Let’s Not Get Caught on the Rebound
I purposely avoided writing about the Richmond Braves last week to see if people still cared about the topic. Turns out, the hurt and anger still linger, and fingers are still being pointed.
It’s so easy to blame the city and the mayor for the Braves leaving town. Anyone with a platform can use anecdotes to stir negative emotions aimed at our leaders.
But what if it’s our fault? What if we’re truly the ones to blame, and the local leaders reacted based on our action the past few years?
It’s OK to admit we’re hurt by the team’s pending departure. Somehow, the Braves leaving makes us feel like we failed. Could we have shown more affection? Could we have paid more attention? Could we have expressed more pride?
But we didn’t. And now they’re leaving.
It started out as a great relationship. We adored each other. Remember 1993, when more than 540,000 of us visited The Diamond? Now that’s love. That was the start of an eight-year run of more than half a million fans at the old ballpark each season. Those were the best of times. Jermaine Dye. Chipper Jones. Even John Rocker.
But something happened in 2001. We started to drift apart. What came between us? Were we having too many problems at home? What was the reason for a drop-off of nearly 80,000 fans from the previous season?
Whatever the difficulties, they persisted because we didn’t spend nearly enough time together. Only 321,696 showed up in 2006, with a slight improvement to 356,028 in 2007. Richmond’s decline in attendance occurs at a time when minor-league baseball is seeing unprecedented attendance numbers elsewhere.
Minor-league baseball drew 900,000 more fans in 2007, setting a record for the fourth consecutive year. That figure was compiled based on numbers supplied by 12 leagues.
So why would we want another team when we’ve proven we don’t want to support the one we have now?
It’s been reported that organizations are lining up to come to Richmond. Some suggest that we should move forward with our stadium plans. Bring in another team, people say, and everything will be better.
It’s natural when there’s a breakup to seek the nearest quick fix. But rarely does that heal the wounds.
The best course of action is to think for a minute and consider if we really want another relationship so soon.
I think it would be unwise to move too fast.
Why? Because Richmond is not a professional sports town — not in the slightest.
Take Fort Wayne, Ind., for example. There’s no interstate flowing through the Hoosier state’s second-largest city, which has a population of roughly 252,000. There are no companies like Circuit City or LandAmerica Financial or Genworth Financial or MeadWestvaco with headquarters there.
But there are professional sports teams — six of them, including the Mad Ants of the NBA Developmental League and the Wizards of the Class A Midwest League.
The folks in Fort Wayne love their teams so much that they supported a plan to build a new 5,000-seat downtown stadium for an estimated cost of $30 million, to be completed before the 2009 season. And that’s for a Class A team.
The company that owns the team, Hardball Capital, pledged $5 million toward the project.

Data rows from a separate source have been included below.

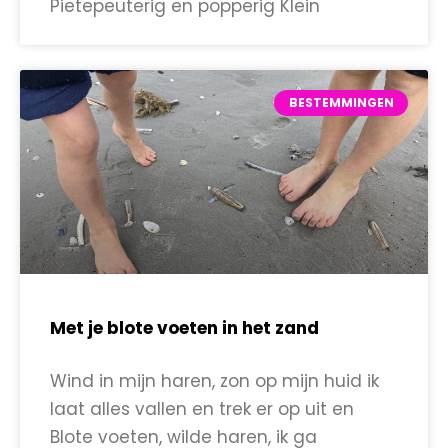
Pietepeuterig en popperig Klein
BESTEMMINGEN
Met je blote voeten in het zand
Wind in mijn haren, zon op mijn huid ik
laat alles vallen en trek er op uit en
Blote voeten, wilde haren, ik ga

The city will borrow $16 million, with the debt being paid with tax money collected by special downtown taxing districts.
The Wizards’ old haunt, 6,300-seat Memorial Stadium, was dedicated on April 18, 1993.
What would be the reaction of Richmonders and those who live in the surrounding counties if such a deal was proposed?
I’ll give you one guess.
Let’s consider all our options before dropping millions on another team that might one day leave because we won’t support them.
Perhaps the answer to the situation was written previously on this blog. One person suggested we build a football stadium.
The new facility would give the emerging University of Richmond program a competitive edge in recruiting. It also might encourage Virginia Commonwealth University and the school’s president, Eugene Trani, to field a team.
Can you imagine a Spiders vs. Rams game on a beautiful Saturday afternoon in a stadium that’s unique to Richmond?
If that ever happened, all of this angst over the Braves might be forgotten, and forgiven.
OUT AT HOME: Super Bowl Prediction: Giants 35, Patriots 24. Yeah right.
VIDEO OF THE WEEK: OK, I would switch places with Tom Brady. He’s No. 2 on the smooth list behind George Clooney.